Call it shyness or a desire to keep the romantic mystery alive, but not many couples ask difficult questions before getting married. Their idea: we will figure it out together. But relationship experts advise that getting the usual and the mundane, the practical and the straight out of the way, in the beginning, is a way to a stable marriage.
Marriage is already in a mix, there are new dynamics (commuter marriages, married but friends with ex), new expectations fed on a steady dose of rom-coms that talk about spouses as confidants and friends first. Most couples do talk, but do they ask the questions that will help in the smooth sailing of the nuptial knot?
As relationship expert Robert Scuka said in an interview with The New York Times: “If you don’t deal with an issue before marriage, you deal with it while you are married.”
Here are 10 questions that will help spark honest discussions…
Do we respect each other’s parents? Are we going to stay with them?
Parents (in-laws) is a big concern in India even if families are turning more nuclear, says marriage and family counsellor Dr Nisha Khanna. Iron out the concerns regarding in-laws as early as possible. Ask if you are staying with them, how much interference they will have in your life etc. Khanna says, “If a spouse is not willing to address the issue with the parents, it doesn’t hold good for long-term health of a relationship.” Also ask: What does my family do that annoys you? Be well prepared.
Is the ‘ex’ a factor?
According to a research by the National Marriage Project at the University of Virginia, having had many serious relationships can pose the risk of divorce and lower marital quality. The reason could be that people who have had serious breakups run a tendency to compare a current partner unfavourably with the past one. “These are issues of trust and must be discussed early on. Ask if they are friends with the ex, define relationships with friends of the opposite sex,” says psychiatrist Dr Anjali Chhabria. Life Coach Aditi Mirchandani says a good idea is to bring up friends of the opposite sex and see if the partner is comfortable with the notion.
What about ‘me’ time?
Autonomy in marriages is the new trend. Mirchandani says, “It’s good to figure out time alone vs time together right.” Many couples, going forward, want to keep certain areas of their life to themselves — hobbies, their friends or bathrooms. “Different ideas of privacy should be clarified,” she adds. This also includes girls’ night out or all boys’ trips — better to set these rules before getting into it.
Are we planning to have children, how many, and will you change diapers?
Don’t think it’s a given that marriage, and children are co-related. Many men and women are not interested in populating the earth. Couples should honestly discuss if they want children. How many do they want? At what point? Their ideas of parenting? Who will be the primary caregiver? Will any one of them be taking a break from their career to raise the child? Khanna says that this is also a good starting point to discuss household chore division.

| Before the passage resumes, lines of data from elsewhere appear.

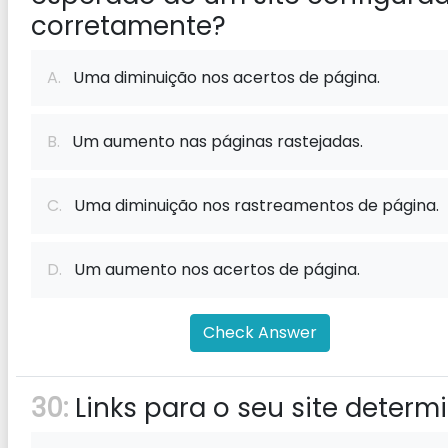
corretamente?
A.
Uma diminuição nos acertos de página.
B.
Um aumento nas páginas rastejadas.
C.
Uma diminuição nos rastreamentos de página.
D.
Um aumento nos acertos de página.
Check Answer
30:
Links para o seu site determ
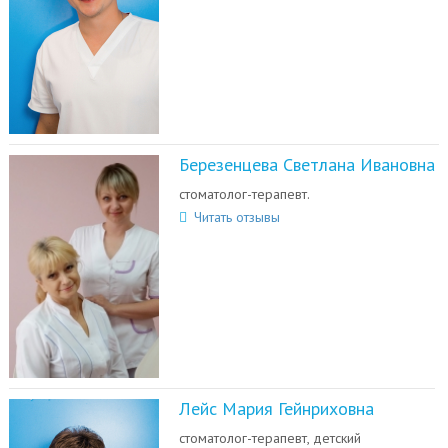
Березенцева Светлана Ивановна
стоматолог-терапевт.
Читать отзывы
Лейс Мария Гейнриховна
стоматолог-терапевт, детский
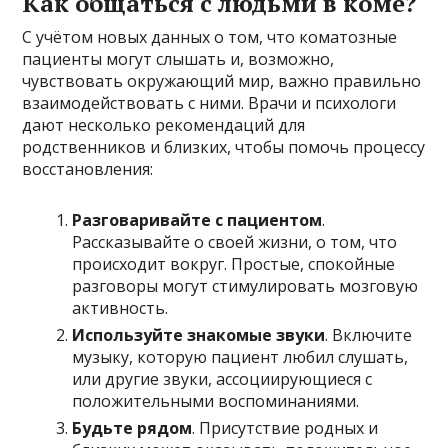
Как общаться с людьми в коме?
С учётом новых данных о том, что коматозные
пациенты могут слышать и, возможно,
чувствовать окружающий мир, важно правильно
взаимодействовать с ними. Врачи и психологи
дают несколько рекомендаций для
родственников и близких, чтобы помочь процессу
восстановления:
Разговаривайте с пациентом
.
Рассказывайте о своей жизни, о том, что
происходит вокруг. Простые, спокойные
разговоры могут стимулировать мозговую
активность.
Используйте знакомые звуки
. Включите
музыку, которую пациент любил слушать,
или другие звуки, ассоциирующиеся с
положительными воспоминаниями.
Будьте рядом
. Присутствие родных и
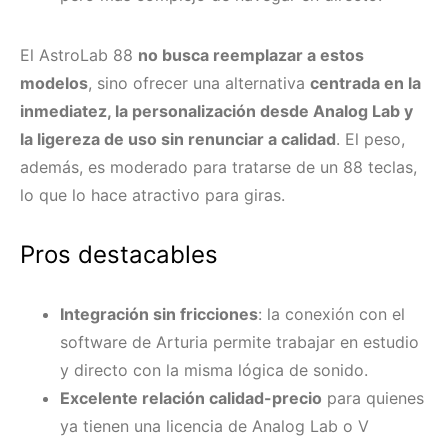
El AstroLab 88
no busca reemplazar a estos
modelos
, sino ofrecer una alternativa
centrada en la
inmediatez, la personalización desde Analog Lab y
la ligereza de uso sin renunciar a calidad
. El peso,
además, es moderado para tratarse de un 88 teclas,
lo que lo hace atractivo para giras.
Pros destacables
Integración sin fricciones
: la conexión con el
software de Arturia permite trabajar en estudio
y directo con la misma lógica de sonido.
Excelente relación calidad-precio
para quienes
ya tienen una licencia de Analog Lab o V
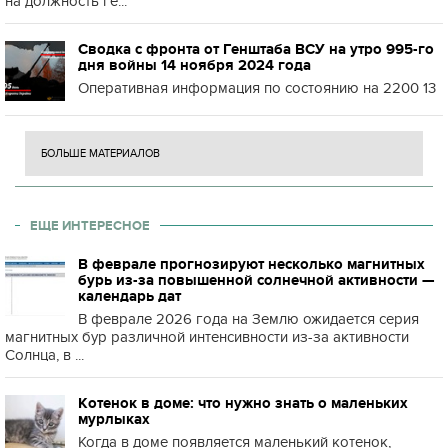
на должность ге...
Сводка с фронта от Генштаба ВСУ на утро 995-го
дня войны 14 ноября 2024 года
Оперативная информация по состоянию на 2200 13
БОЛЬШЕ МАТЕРИАЛОВ
ЕЩЕ ИНТЕРЕСНОЕ
В феврале прогнозируют несколько магнитных
бурь из-за повышенной солнечной активности —
календарь дат
В феврале 2026 года на Землю ожидается серия
магнитных бур различной интенсивности из-за активности
Солнца, в ...
Котенок в доме: что нужно знать о маленьких
мурлыках
Когда в доме появляется маленький котенок,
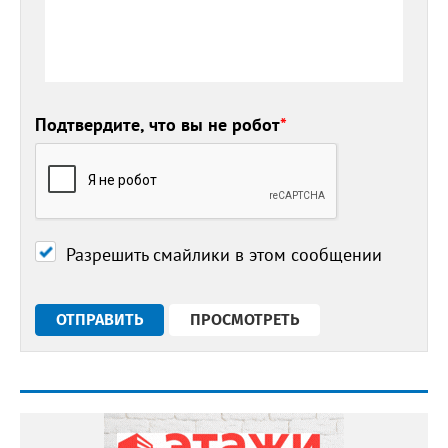
Подтвердите, что вы не робот
*
Разрешить смайлики в этом сообщении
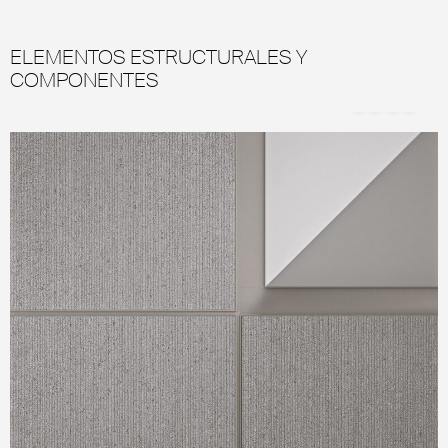
ELEMENTOS ESTRUCTURALES Y
COMPONENTES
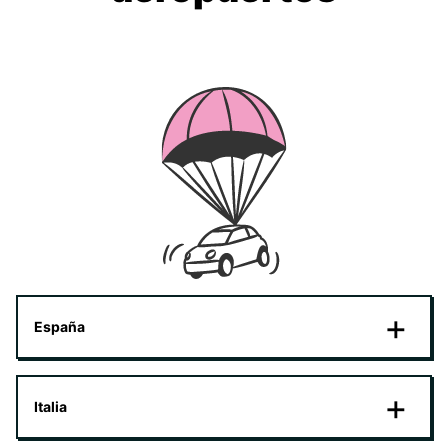
España
Italia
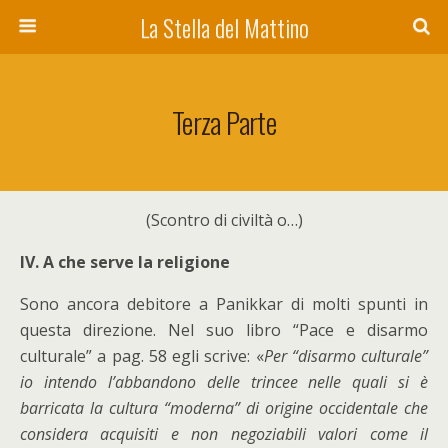
La Stella del Mattino
Terza Parte
(Scontro di civiltà o…)
IV. A che serve la religione
Sono ancora debitore a Panikkar di molti spunti in
questa direzione. Nel suo libro “Pace e disarmo
culturale” a pag. 58 egli scrive: «
Per “disarmo culturale”
io intendo l’abbandono delle trincee nelle quali si è
barricata la cultura “moderna” di origine occidentale che
considera acquisiti e non negoziabili valori come il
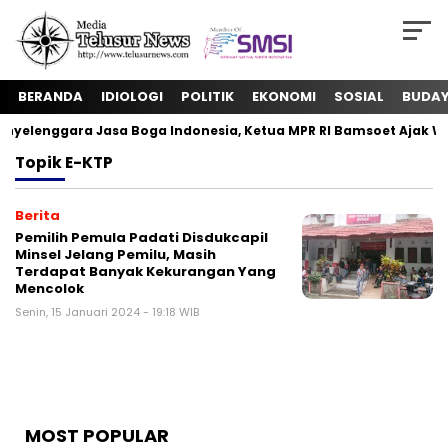
BERANDA
IDIOLOGI
POLITIK
EKONOMI
SOSIAL
BUDA
yelenggara Jasa Boga Indonesia, Ketua MPR RI Bamsoet Ajak W
Topik
E-KTP
Berita
Pemilih Pemula Padati Disdukcapil
Minsel Jelang Pemilu, Masih
Terdapat Banyak Kekurangan Yang
Mencolok
Senin, 15 Januari 2024 - 19:18 WIB
MOST POPULAR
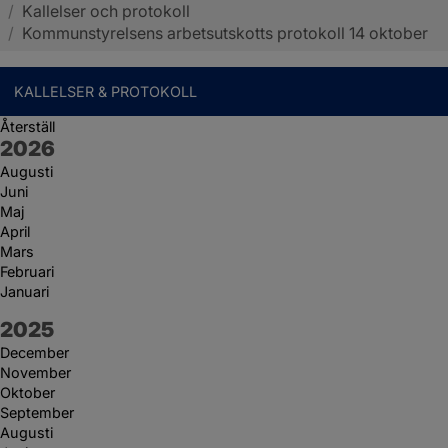
/
Kallelser och protokoll
Sotenäs kommun
/
Kommunstyrelsens arbetsutskotts protokoll 14 oktober
KALLELSER & PROTOKOLL
Återställ
År:
2026
Augusti
Juni
Maj
April
Mars
Februari
Januari
År:
2025
December
November
Oktober
September
Augusti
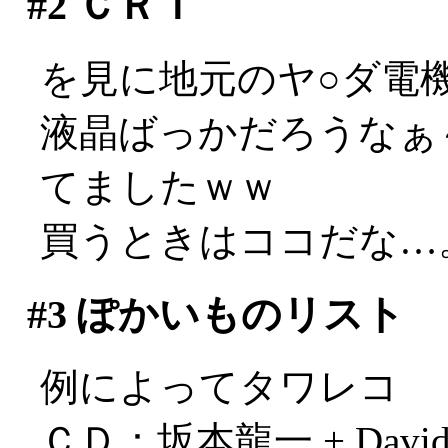
#2
ＣＲＴ
を見に地元のヤ○ダ電
液晶ばっかだろうなぁ
てましたｗｗ
買うときはココだな…
#3
ぽかいものリスト
例によってタワレコ
ＣＤ：坂本龍一 + David S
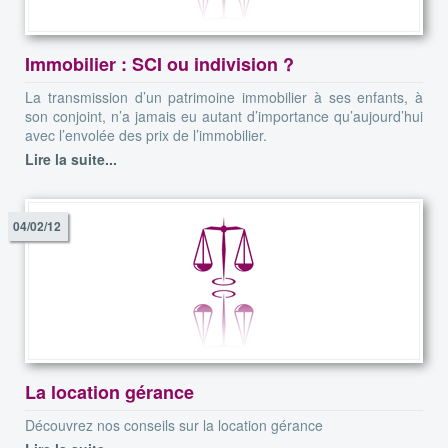
Immobilier : SCI ou indivision ?
La transmission d’un patrimoine immobilier à ses enfants, à
son conjoint, n’a jamais eu autant d’importance qu’aujourd’hui
avec l’envolée des prix de l’immobilier.
Lire la suite...
04/02/12
La location gérance
Découvrez nos conseils sur la location gérance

How important is religion?
Especially pertinent for mixed marriages. Khanna says the issue becomes convoluted if the couple is staying with either set of in-laws. And the conflict deepens once children come in to the equation.
What are your spending habits?
Chhabria says it’s important to discuss finances right at the beginning. Ask how much would you be willing to spend on a car? It is a great indicator of financial caution or recklessness. Mirchandani adds, “With both partners working, it’s important to clear the air as to who will be contributing to what in the house.”
Also the question of a joint account — my money, your money, our investments and assets — must be answered clearly.
How do we resolve conflicts?
How differences are handled has a lot to say about a relationship’s success. Khanna says a good insight is to figure out how they resolved conflict in their respective homes – by discussing issues, fighting or shutting down. Chances are the same patterns will be mirrored here. You will be better prepared to handle the onslaught without feeling hurt or confused.
Will you cook? Can I be a practising non-vegetarian in your vegetarian home?
Khanna has noticed that many Indian men consider a wife who cooks as an asset. “It is a big question here,” she says. Just like you discussed household chores, cooking should also be discussed. Then, there are food preferences, especially, if you are a non-vegetarian married into a vegetarian family.
How will we nurture the relationship beyond the first click?
Being married means you will have to keep nurturing your relationship to keep the proverbial spark alive. It has to go beyond the mundane “I love you”. “How we will nurture our love and differences is what couples need to ask,” Mirchandani says. Choose from five love languages: affirmation, quality time, receiving gifts, acts of service and physical touch.
How do you see us five years from now?
Mirchandani calls it the typical ‘interview’ question but one that can point towards the health of the marriage. “It helps to set relationship goals, understand each other’s psyche and figure out mutual expectations from the marriage,” she adds.